Barbara Cooney (1917–2000) was an American children's author and illustrator of more than 200 books and double Caldecott Medalist. She has written books for six decades. Her books have been translated into 10 languages.

Contents

[edit] Life

Cooney was born on 6 August 1917 in Room 1127 of the Hotel Bossert in Brooklyn, New York, to Russell Schenck Cooney (a stockbroker) and Mae Evelyn Bossert (a painter). She had a twin brother and two younger brothers. She attended a boarding school.

She later graduated from Smith College with a history degree, and her first book illustrated, Ake and His World, by the Swedish poet Bertil Malmberg, was published a year after graduation. During World War II, she served in the Women’s Army Corps. Soon after her service, she met and married Guy Murchie(Jr), in 1944 and had two children (Gretel and Barnaby.) She later divorced, and remarried Charles Talbot Porter in July 1949 and had two more children (Charles and Phoebe.)[1]

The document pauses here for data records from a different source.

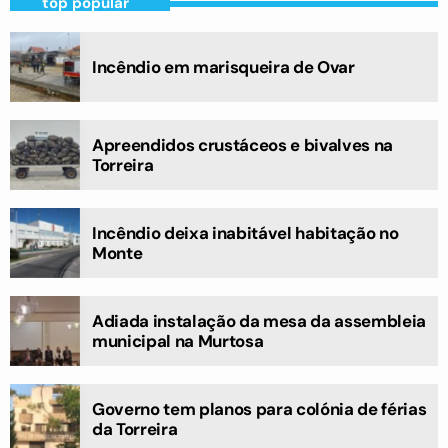
top popular
Incêndio em marisqueira de Ovar
Apreendidos crustáceos e bivalves na
Torreira
Incêndio deixa inabitável habitação no
Monte
Adiada instalação da mesa da assembleia
municipal na Murtosa
Governo tem planos para colónia de férias
da Torreira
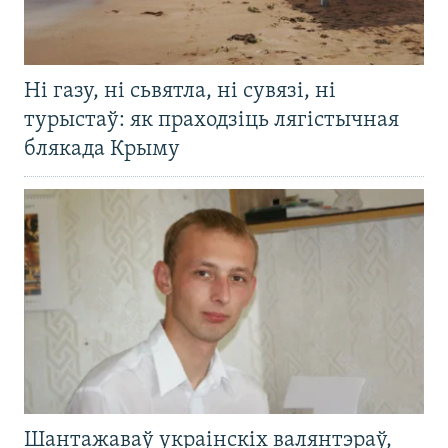
Ні газу, ні сьвятла, ні сувязі, ні
турыстаў: як праходзіць лягістычная
блякада Крыму
Шантажаваў украінскіх валянтэраў,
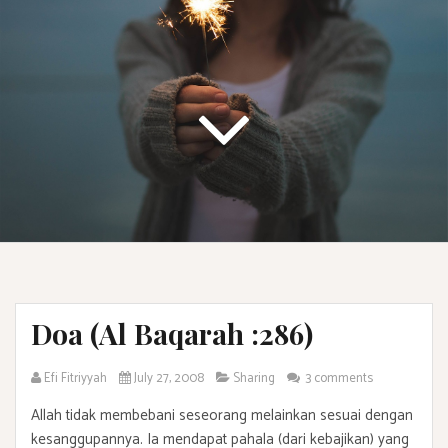
Doa (Al Baqarah :286)
Efi Fitriyyah
July 27, 2008
Sharing
3 comments
Allah tidak membebani seseorang melainkan sesuai dengan
kesanggupannya. Ia mendapat pahala (dari kebajikan) yang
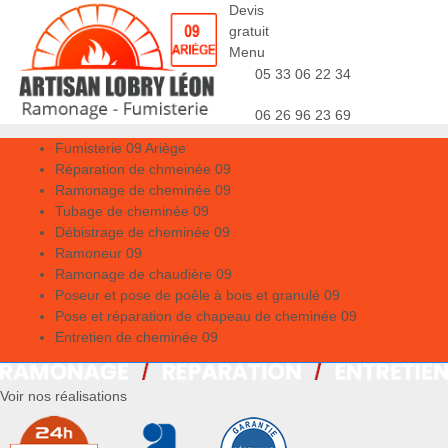
Devis
gratuit
Menu
05 33 06 22 34
06 26 96 23 69
Fumisterie 09 Ariège
Réparation de chmeinée 09
Ramonage de cheminée 09
Tubage de cheminée 09
Débistrage de cheminée 09
Ramoneur 09
Ramonage de chaudière 09
Poseur et pose de poêle à bois et granulé 09
Pose et réparation de chapeau de cheminée 09
Entretien de cheminée 09
Voir nos réalisations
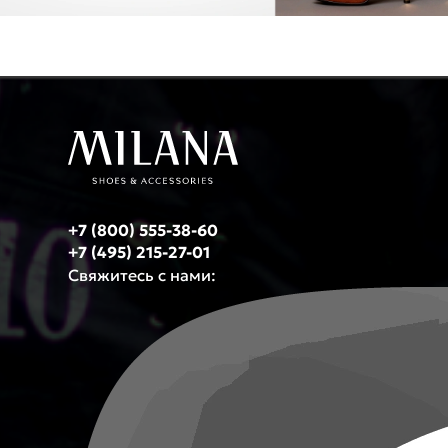
+7 (800) 555-38-60
+7 (495) 215-27-01
Свяжитесь с нами:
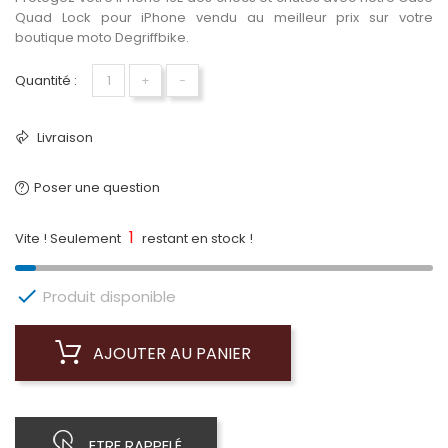
Quad Lock pour iPhone vendu au meilleur prix sur votre
boutique moto Degriffbike.
Quantité :
+
−
Livraison
Poser une question
1
Vite ! Seulement
restant en stock !

Produit disponible
AJOUTER AU PANIER
ETRE RAPPELÉ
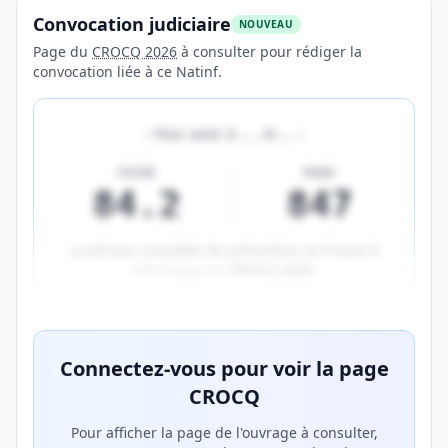
Convocation judiciaire
NOUVEAU
Page du
CROCQ 2026
à consulter pour rédiger la
convocation liée à ce Natinf.
«
Pour avoir à
…
, le
…
»
FICHE
PAGE
84.2
847
La phrase complète de prévention se trouve à
cette page du
CROCQ 2026
.
Aperçu flouté du contenu réservé aux membres Prem
Connectez-vous pour voir la page
CROCQ
Pour afficher la page de l'ouvrage à consulter,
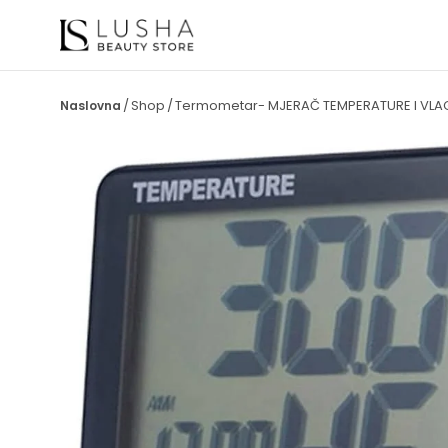
Shop
Termometar- MJERAČ TEMPERATURE I VLA
/
/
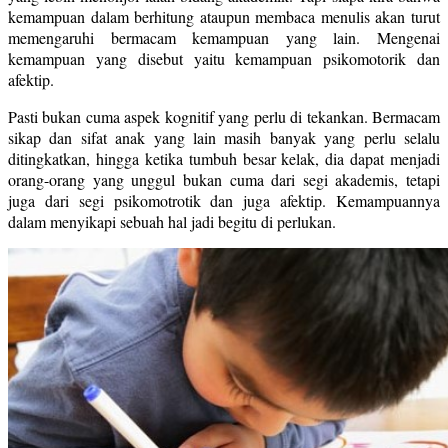
kemampuan dalam berhitung ataupun membaca menulis akan turut
memengaruhi bermacam kemampuan yang lain. Mengenai
kemampuan yang disebut yaitu kemampuan psikomotorik dan
afektip.
Pasti bukan cuma aspek kognitif yang perlu di tekankan. Bermacam
sikap dan sifat anak yang lain masih banyak yang perlu selalu
ditingkatkan, hingga ketika tumbuh besar kelak, dia dapat menjadi
orang-orang yang unggul bukan cuma dari segi akademis, tetapi
juga dari segi psikomotrotik dan juga afektip. Kemampuannya
dalam menyikapi sebuah hal jadi begitu di perlukan.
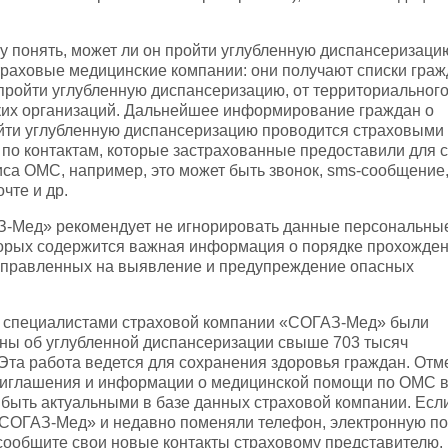
у понять, может ли он пройти углубленную диспансеризаци
раховые медицинские компании: они получают списки граж
пройти углубленную диспансеризацию, от территориальног
их организаций. Дальнейшее информирование граждан о
йти углубленную диспансеризацию проводится страховыми
по контактам, которые застрахованные предоставили для с
а ОМС, например, это может быть звонок, sms-сообщение
чте и др.
-Мед» рекомендует не игнорировать данные персональны
торых содержится важная информация о порядке прохожде
аправленных на выявление и предупреждение опасных
а специалистами страховой компании «СОГАЗ-Мед» были
ы об углубленной диспансеризации свыше 703 тысяч
Эта работа ведется для сохранения здоровья граждан. Отме
риглашения и информации о медицинской помощи по ОМС 
быть актуальными в базе данных страховой компании. Есл
«СОГАЗ-Мед» и недавно поменяли телефон, электронную по
сообщите свои новые контакты страховому представителю,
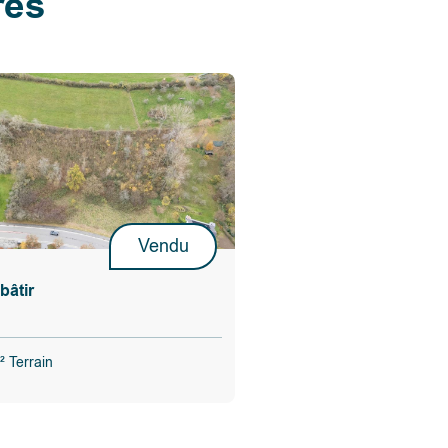
res
Vendu
bâtir
 Terrain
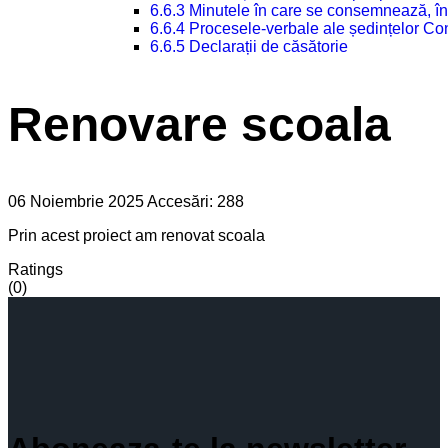
6.6.3 Minutele în care se consemnează, în
6.6.4 Procesele-verbale ale ședințelor Con
6.6.5 Declarații de căsătorie
Renovare scoala
06 Noiembrie 2025
Accesări: 288
Prin acest proiect am renovat scoala
Ratings
(0)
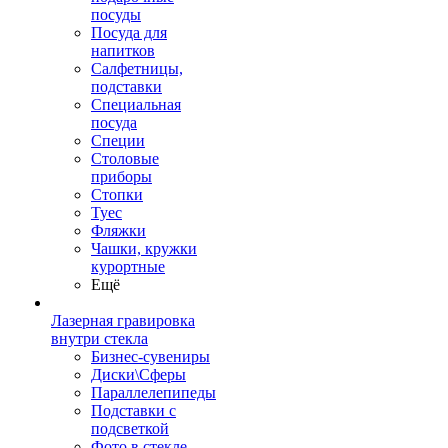
посуды
Посуда для
напитков
Салфетницы,
подставки
Специальная
посуда
Специи
Столовые
приборы
Стопки
Туес
Фляжки
Чашки, кружки
курортные
Ещё
Лазерная гравировка
внутри стекла
Бизнес-сувениры
Диски\Сферы
Параллелепипеды
Подставки с
подсветкой
Фото в стекле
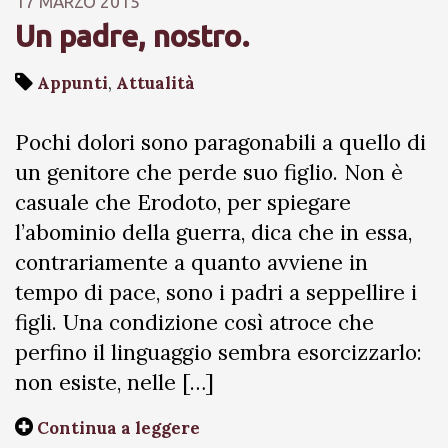
17 MARZO 2015
Un padre, nostro.
Appunti
,
Attualità
Pochi dolori sono paragonabili a quello di
un genitore che perde suo figlio. Non è
casuale che Erodoto, per spiegare
l’abominio della guerra, dica che in essa,
contrariamente a quanto avviene in
tempo di pace, sono i padri a seppellire i
figli. Una condizione così atroce che
perfino il linguaggio sembra esorcizzarlo:
non esiste, nelle […]
Continua a leggere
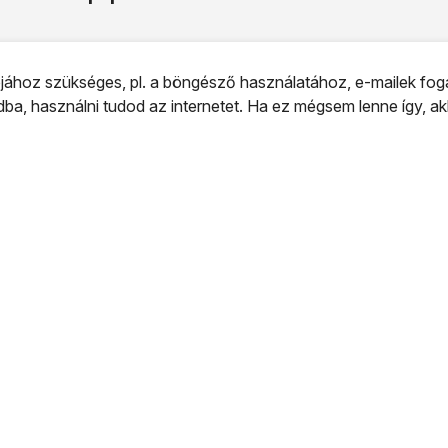
iójához szükséges, pl. a böngésző használatához, e-mailek fo
dba, használni tudod az internetet. Ha ez mégsem lenne így, a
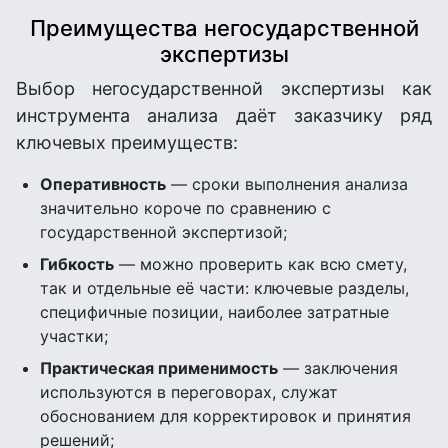
Преимущества негосударственной
экспертизы
Выбор негосударственной экспертизы как
инструмента анализа даёт заказчику ряд
ключевых преимуществ:
Оперативность
— сроки выполнения анализа
значительно короче по сравнению с
государственной экспертизой;
Гибкость
— можно проверить как всю смету,
так и отдельные её части: ключевые разделы,
специфичные позиции, наиболее затратные
участки;
Практическая применимость
— заключения
используются в переговорах, служат
обоснованием для корректировок и принятия
решений;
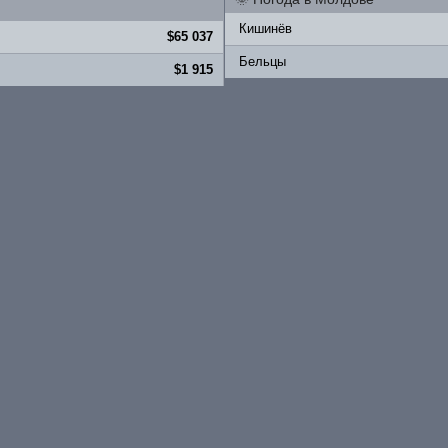
Кишинёв
$65 037
Бельцы
$1 915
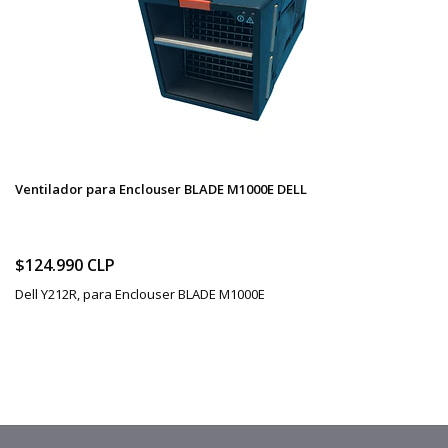
Ventilador para Enclouser BLADE M1000E DELL
$124.990 CLP
Dell Y212R, para Enclouser BLADE M1000E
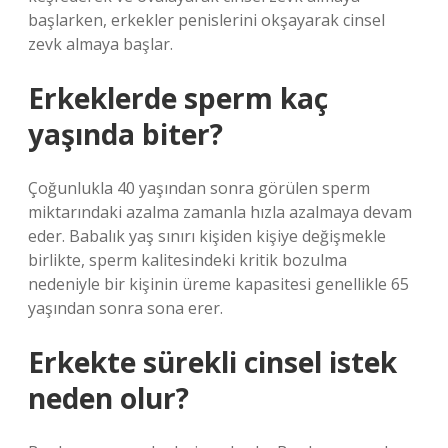
başlarken, erkekler penislerini okşayarak cinsel
zevk almaya başlar.
Erkeklerde sperm kaç
yaşında biter?
Çoğunlukla 40 yaşından sonra görülen sperm
miktarındaki azalma zamanla hızla azalmaya devam
eder. Babalık yaş sınırı kişiden kişiye değişmekle
birlikte, sperm kalitesindeki kritik bozulma
nedeniyle bir kişinin üreme kapasitesi genellikle 65
yaşından sonra sona erer.
Erkekte sürekli cinsel istek
neden olur?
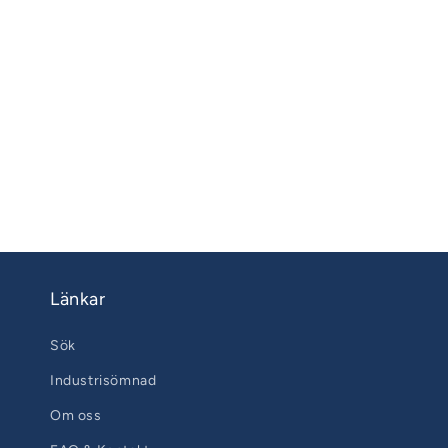
Länkar
Sök
Industrisömnad
Om oss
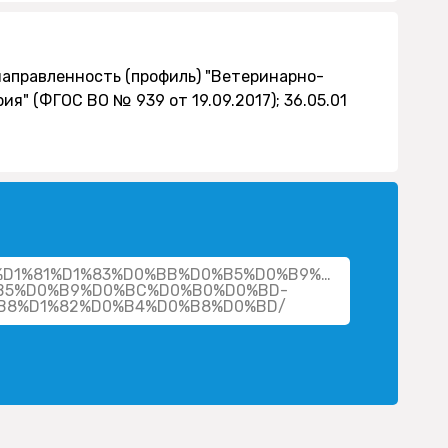
направленность (профиль) "Ветеринарно-
я" (ФГОС ВО № 939 от 19.09.2017); 36.05.01
cher/%D1%81%D1%83%D0%BB%D0%B5%D0%B9%D0%BC%D0%
B5%D0%B9%D0%BC%D0%B0%D0%BD-
B8%D1%82%D0%B4%D0%B8%D0%BD/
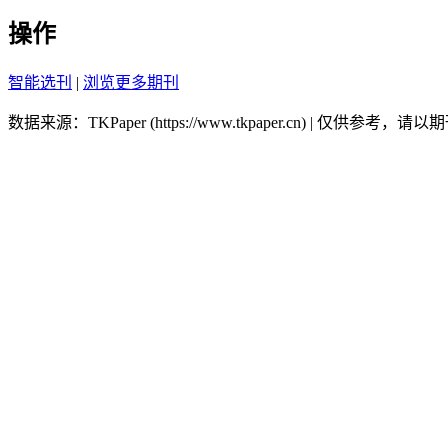
操作
智能选刊
|
浏览更多期刊
数据来源：TKPaper (https://www.tkpaper.cn) | 仅供参考，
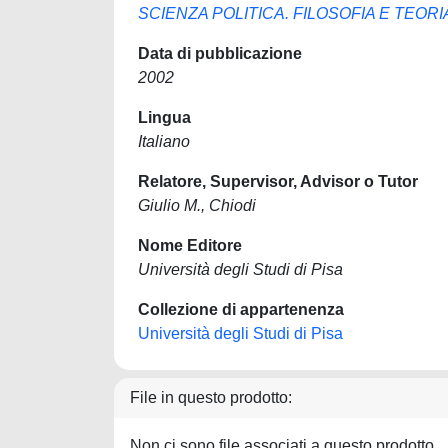
SCIENZA POLITICA. FILOSOFIA E TEORI
Data di pubblicazione
2002
Lingua
Italiano
Relatore, Supervisor, Advisor o Tutor
Giulio M., Chiodi
Nome Editore
Università degli Studi di Pisa
Collezione di appartenenza
Università degli Studi di Pisa
File in questo prodotto:
Non ci sono file associati a questo prodotto.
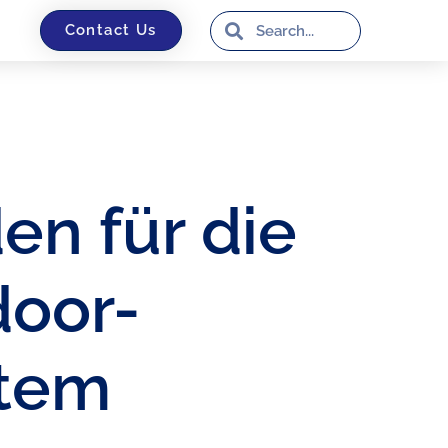
Contact Us
en für die
door-
stem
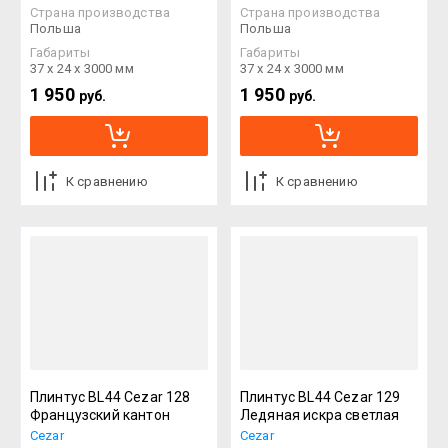
Страна производства
Страна производства
Польша
Польша
Габариты
Габариты
37 х 24 х 3000 мм
37 х 24 х 3000 мм
1 950
1 950
руб.
руб.
К сравнению
К сравнению
Плинтус BL44 Cezar 128
Плинтус BL44 Cezar 129
Французский кантон
Ледяная искра светлая
Cezar
Cezar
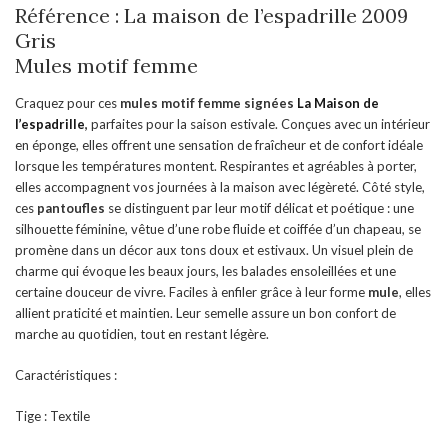
Référence : La maison de l’espadrille 2009
Gris
Mules motif femme
Craquez pour ces
mules motif femme signées
La Maison de
l’espadrille
,
parfaites pour la saison estivale. Conçues avec un intérieur
en éponge, elles offrent une sensation de fraîcheur et de confort idéale
lorsque les températures montent. Respirantes et agréables à porter,
elles accompagnent vos journées à la maison avec légèreté. Côté style,
ces
pantoufles
se distinguent par leur motif délicat et poétique : une
silhouette féminine, vêtue d’une robe fluide et coiffée d’un chapeau, se
promène dans un décor aux tons doux et estivaux. Un visuel plein de
charme qui évoque les beaux jours, les balades ensoleillées et une
certaine douceur de vivre. Faciles à enfiler grâce à leur forme
mule
, elles
allient praticité et maintien. Leur semelle assure un bon confort de
marche au quotidien, tout en restant légère.
Caractéristiques :
Tige : Textile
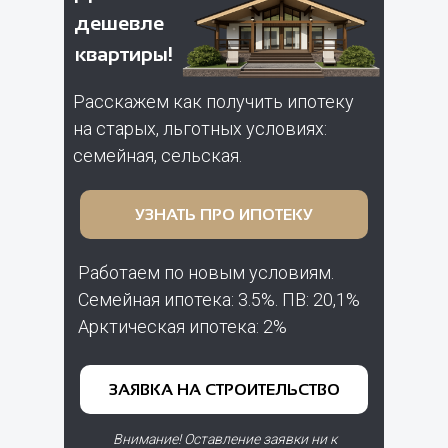
дешевле
квартиры!
Расскажем как получить ипотеку
на старых, льготных условиях:
семейная, сельская.
УЗНАТЬ ПРО ИПОТЕКУ
Работаем по новым условиям.
Семейная ипотека: 3.5%. ПВ: 20,1%
Арктическая ипотека: 2%
ЗАЯВКА НА СТРОИТЕЛЬСТВО
Внимание! Оставление заявки ни к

Ten years later, she won her first Caldecott for Chanticleer and the Fox, a book that she illustrated and adapted the text from Chaucer. Between then and when she picked the other Caldecott in 1980 for Ox-Cart Man (written by Donald Hall), she traveled a lot, picking up ideas to draw and, occasionally, write. In 1982 she won the National Book Award for Miss Rumphius. In 1996, Maine Governor Angus King honored Miss Cooney by proclaiming the day "Barbara Cooney Day". Her last book, Basket Moon, was published six months before her 10 March 2000 death at a house that her son buil for her in Damariscotta, Maine.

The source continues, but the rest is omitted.